When security agents’ information has been publicized, people have taken action. One video seen by BuzzFeed News shows demonstrators surrounding an officer’s home, calling him a weasel — a phrase considered much more offensive in Arabic than English — over and over again, until he eventually drove off.

In several screenshots of conversations from the groups shared with BuzzFeed News, women repeatedly encourage one another to “not go easy” on the informants when it came to exposing their personal information. They address other group members both as “lovelies” and “revolutionaries.” And every once in a while, the group members come across faces they know personally.

Suliman, the teacher, once scrolled past a photo of a man who was beating protesters with a stick. After the details about him surfaced in the group, she realized that she went to college with him. She would have never guessed that he would have sided with the government.

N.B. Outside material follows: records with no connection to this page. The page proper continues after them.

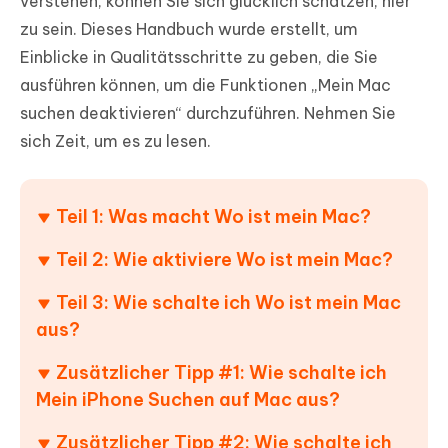
verstehen, können Sie sich glücklich schätzen, hier
zu sein. Dieses Handbuch wurde erstellt, um
Einblicke in Qualitätsschritte zu geben, die Sie
ausführen können, um die Funktionen „Mein Mac
suchen deaktivieren“ durchzuführen. Nehmen Sie
sich Zeit, um es zu lesen.
Teil 1: Was macht Wo ist mein Mac?
Teil 2: Wie aktiviere Wo ist mein Mac?
Teil 3: Wie schalte ich Wo ist mein Mac
aus?
Zusätzlicher Tipp #1: Wie schalte ich
Mein iPhone Suchen auf Mac aus?
Zusätzlicher Tipp #2: Wie schalte ich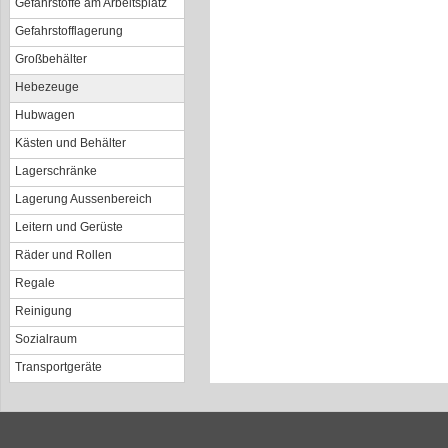
Gefahrstoffe am Arbeitsplatz
Gefahrstofflagerung
Großbehälter
Hebezeuge
Hubwagen
Kästen und Behälter
Lagerschränke
Lagerung Aussenbereich
Leitern und Gerüste
Räder und Rollen
Regale
Reinigung
Sozialraum
Transportgeräte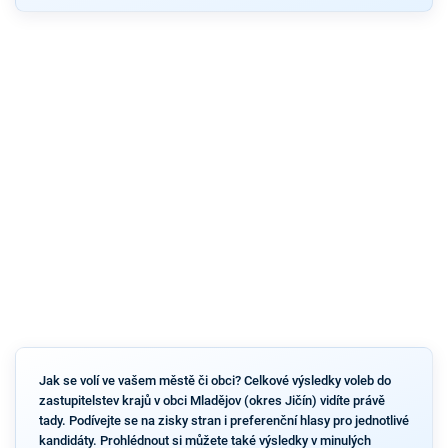
Jak se volí ve vašem městě či obci? Celkové výsledky voleb do
zastupitelstev krajů v obci Mladějov (okres Jičín) vidíte právě
tady. Podívejte se na zisky stran i preferenční hlasy pro jednotlivé
kandidáty. Prohlédnout si můžete také výsledky v minulých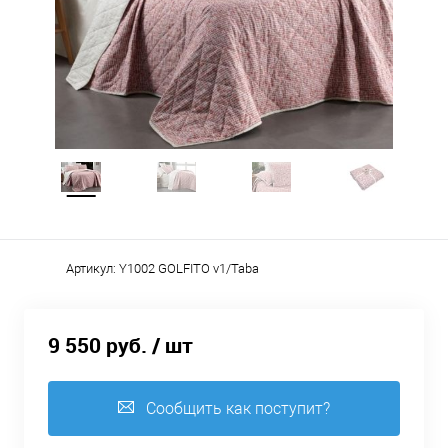
Артикул:
Y1002 GOLFITO v1/Taba
9 550 руб.
/ шт
Сообщить как поступит?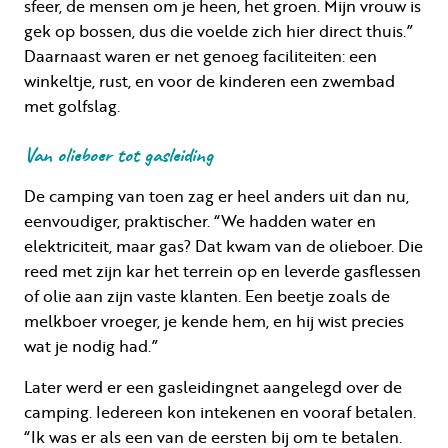
sfeer, de mensen om je heen, het groen. Mijn vrouw is
gek op bossen, dus die voelde zich hier direct thuis.”
Daarnaast waren er net genoeg faciliteiten: een
winkeltje, rust, en voor de kinderen een zwembad
met golfslag.
Van olieboer tot gasleiding
De camping van toen zag er heel anders uit dan nu,
eenvoudiger, praktischer. “We hadden water en
elektriciteit, maar gas? Dat kwam van de olieboer. Die
reed met zijn kar het terrein op en leverde gasflessen
of olie aan zijn vaste klanten. Een beetje zoals de
melkboer vroeger, je kende hem, en hij wist precies
wat je nodig had.”
Later werd er een gasleidingnet aangelegd over de
camping. Iedereen kon intekenen en vooraf betalen.
“Ik was er als een van de eersten bij om te betalen.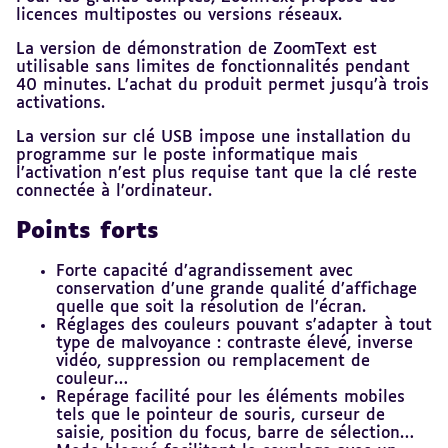
licences multipostes ou versions réseaux.
La version de démonstration de ZoomText est
utilisable sans limites de fonctionnalités pendant
40 minutes. L’achat du produit permet jusqu’à trois
activations.
La version sur clé USB impose une installation du
programme sur le poste informatique mais
l’activation n’est plus requise tant que la clé reste
connectée à l’ordinateur.
Points forts
Forte capacité d’agrandissement avec
conservation d’une grande qualité d’affichage
quelle que soit la résolution de l’écran.
Réglages des couleurs pouvant s'adapter à tout
type de malvoyance : contraste élevé, inverse
vidéo, suppression ou remplacement de
couleur…
Repérage facilité pour les éléments mobiles
tels que le pointeur de souris, curseur de
saisie, position du focus, barre de sélection…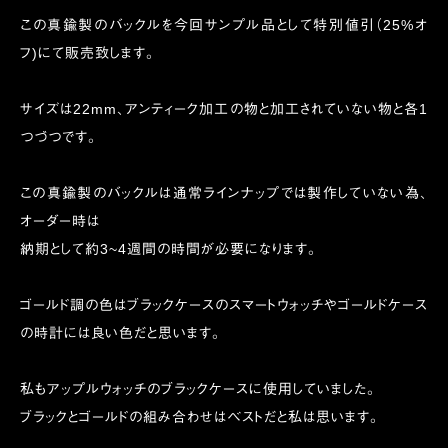
この真鍮製のバックルを今回サンプル品として特別値引（25%オ
フ)にて販売致します。
サイズは22mm、アンティーク加工の物と加工されていない物と各1
つづつです。
この真鍮製のバックルは通常ラインナップでは製作していない為、
オーダー時は
納期として約3~4週間の時間が必要になります。
ゴールド調の色はブラックケースのスマートウォッチやゴールドケース
の時計には良い色だと思います。
私もアップルウォッチのブラックケースに使用していました。
ブラックとゴールドの組み合わせはベストだと私は思います。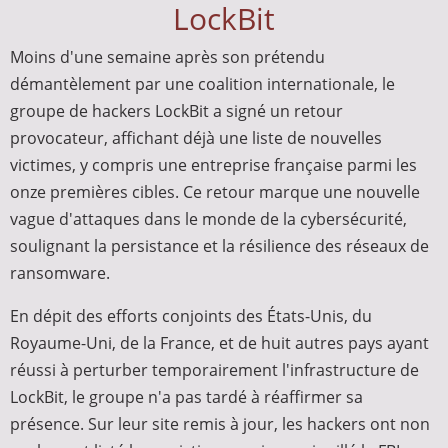
LockBit
Moins d'une semaine après son prétendu
démantèlement par une coalition internationale, le
groupe de hackers LockBit a signé un retour
provocateur, affichant déjà une liste de nouvelles
victimes, y compris une entreprise française parmi les
onze premières cibles. Ce retour marque une nouvelle
vague d'attaques dans le monde de la cybersécurité,
soulignant la persistance et la résilience des réseaux de
ransomware.
En dépit des efforts conjoints des États-Unis, du
Royaume-Uni, de la France, et de huit autres pays ayant
réussi à perturber temporairement l'infrastructure de
LockBit, le groupe n'a pas tardé à réaffirmer sa
présence. Sur leur site remis à jour, les hackers ont non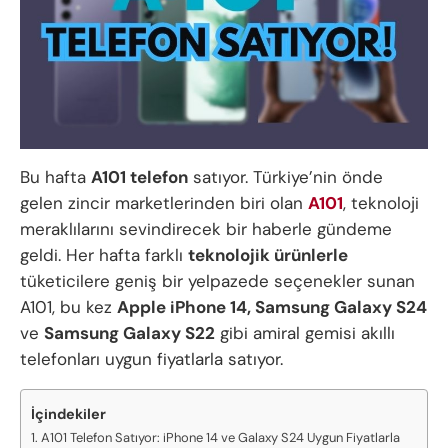
Bu hafta
A101 telefon
satıyor. Türkiye’nin önde
gelen zincir marketlerinden biri olan
A101
, teknoloji
meraklılarını sevindirecek bir haberle gündeme
geldi. Her hafta farklı
teknolojik ürünlerle
tüketicilere geniş bir yelpazede seçenekler sunan
A101, bu kez
Apple iPhone 14, Samsung Galaxy S24
ve
Samsung Galaxy S22
gibi amiral gemisi akıllı
telefonları uygun fiyatlarla satıyor.
İçindekiler
A101 Telefon Satıyor: iPhone 14 ve Galaxy S24 Uygun Fiyatlarla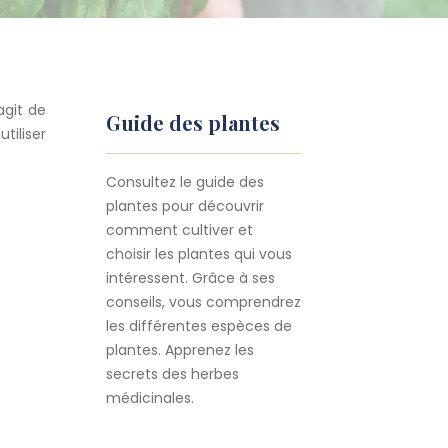
agit de
Guide des plantes
iliser
Consultez le guide des
plantes pour découvrir
comment cultiver et
choisir les plantes qui vous
intéressent. Grâce à ses
conseils, vous comprendrez
les différentes espèces de
plantes. Apprenez les
secrets des herbes
médicinales.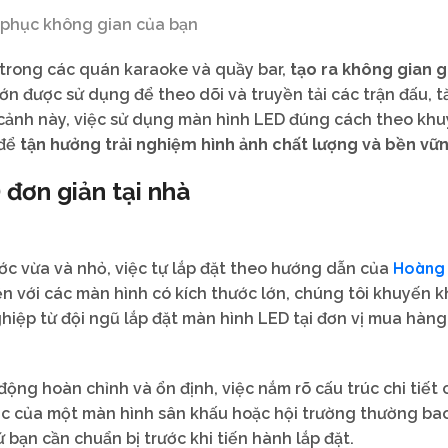
 phục không gian của bạn
i trong các quán karaoke và quầy bar,
tạo ra không gian gi
ớn được sử dụng để theo dõi và truyền tải các trận đấu, 
 cảnh này, việc sử dụng màn hình LED đúng cách theo kh
 để
tận hưởng trải nghiệm hình ảnh chất lượng và bền vữn
đơn giản tại nhà
Hoàng
ớc vừa và nhỏ, việc tự lắp đặt theo hướng dẫn của
iện với các màn hình có kích thước lớn, chúng tôi khuyến k
iệp từ đội ngũ lắp đặt màn hình LED tại đơn vị mua hàng
ng hoàn chỉnh và ổn định, việc nắm rõ cấu trúc chi tiết
rúc của một màn hình sân khấu hoặc hội trường thường b
 bạn cần chuẩn bị trước khi tiến hành lắp đặt.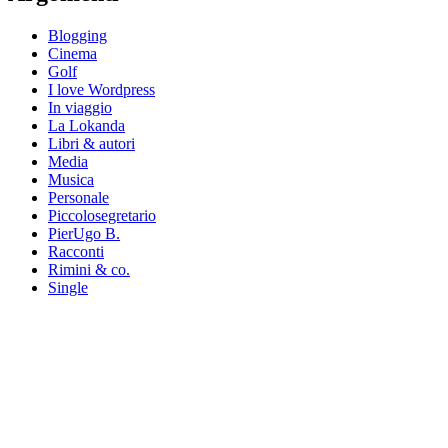
Blogging
Cinema
Golf
I love Wordpress
In viaggio
La Lokanda
Libri & autori
Media
Musica
Personale
Piccolosegretario
PierUgo B.
Racconti
Rimini & co.
Single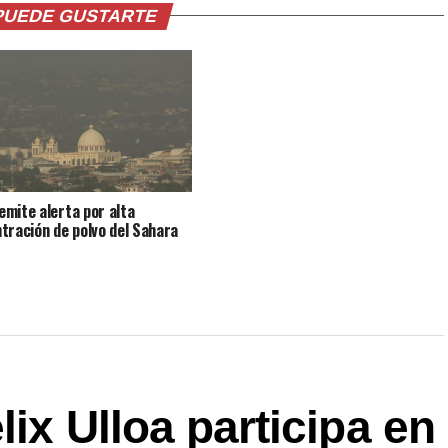
PUEDE GUSTARTE
mite alerta por alta
tración de polvo del Sahara
ix Ulloa participa en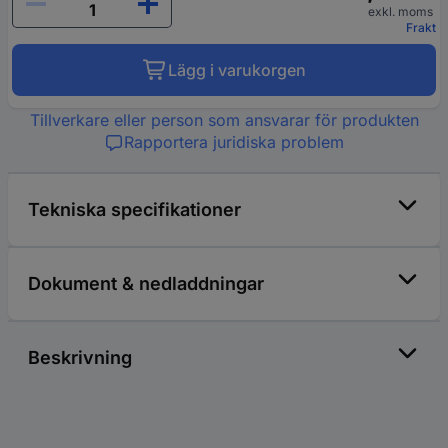
exkl. moms
Frakt
Lägg i varukorgen
Tillverkare eller person som ansvarar för produkten
Rapportera juridiska problem
Tekniska specifikationer
Dokument & nedladdningar
Beskrivning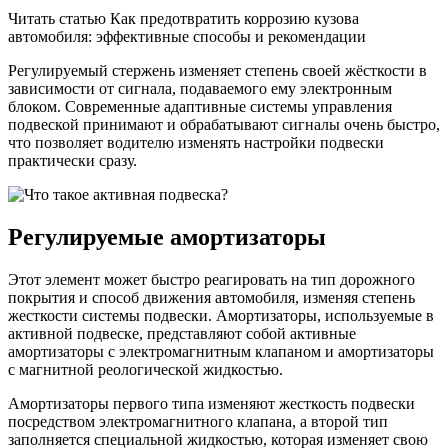
Читать статью Как предотвратить коррозию кузова
автомобиля: эффективные способы и рекомендации
Регулируемый стержень изменяет степень своей жёсткости в
зависимости от сигнала, подаваемого ему электронным
блоком. Современные адаптивные системы управления
подвеской принимают и обрабатывают сигналы очень быстро,
что позволяет водителю изменять настройки подвески
практически сразу.
Регулируемые амортизаторы
Этот элемент может быстро реагировать на тип дорожного
покрытия и способ движения автомобиля, изменяя степень
жесткости системы подвески. Амортизаторы, используемые в
активной подвеске, представляют собой активные
амортизаторы с электромагнитным клапаном и амортизаторы
с магнитной реологической жидкостью.
Амортизаторы первого типа изменяют жесткость подвески
посредством электромагнитного клапана, а второй тип
заполняется специальной жидкостью, которая изменяет свою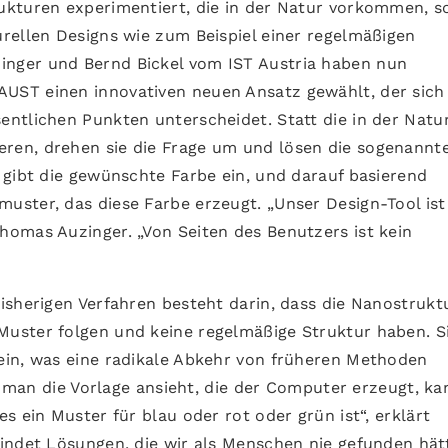
ukturen experimentiert, die in der Natur vorkommen, s
rellen Designs wie zum Beispiel einer regelmäßigen
nger und Bernd Bickel vom IST Austria haben nun
ST einen innovativen neuen Ansatz gewählt, der sich
ntlichen Punkten unterscheidet. Statt die in der Natu
en, drehen sie die Frage um und lösen die sogenannt
 gibt die gewünschte Farbe ein, und darauf basierend
ster, das diese Farbe erzeugt. „Unser Design-Tool ist
omas Auzinger. „Von Seiten des Benutzers ist kein
isherigen Verfahren besteht darin, dass die Nanostrukt
uster folgen und keine regelmäßige Struktur haben. S
ein, was eine radikale Abkehr von früheren Methoden
nn man die Vorlage ansieht, die der Computer erzeugt, ka
s ein Muster für blau oder rot oder grün ist“, erklärt
indet Lösungen, die wir als Menschen nie gefunden hät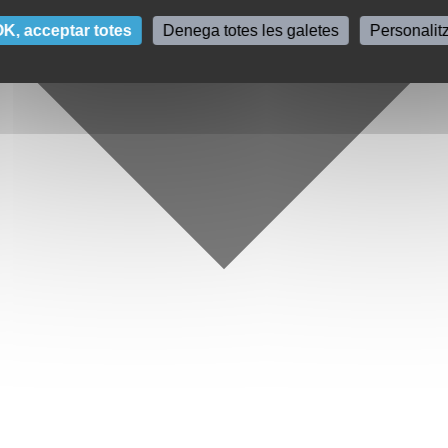
K, acceptar totes
Denega totes les galetes
Personalit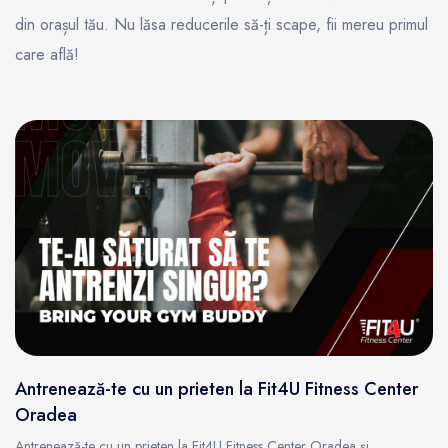
din orașul tău. Nu lăsa reducerile să-ți scape, fii mereu primul
care află!
Antrenează-te cu un prieten la Fit4U Fitness Center
Oradea
Antrenează-te cu un prieten la Fit4U Fitness Center Oradea și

“He was always walking around campus talking to people,” she remembered. “He didn’t use to be so evil.”

The vigilante Facebook groups have gained so much notoriety, and the danger they pose to security officers is so real, that officers have resorted to covering their faces in public.

Alnail, the engineer, has been participating in the demonstrations since December, when the Sudanese Professionals Association began calling for Bashir’s removal. She told BuzzFeed News over the phone from Khartoum that when she was beaten, arrested, and detained last month, she noticed that the guards in her holding facility went out of their way to hide their faces, and yelled at the women not to look at them.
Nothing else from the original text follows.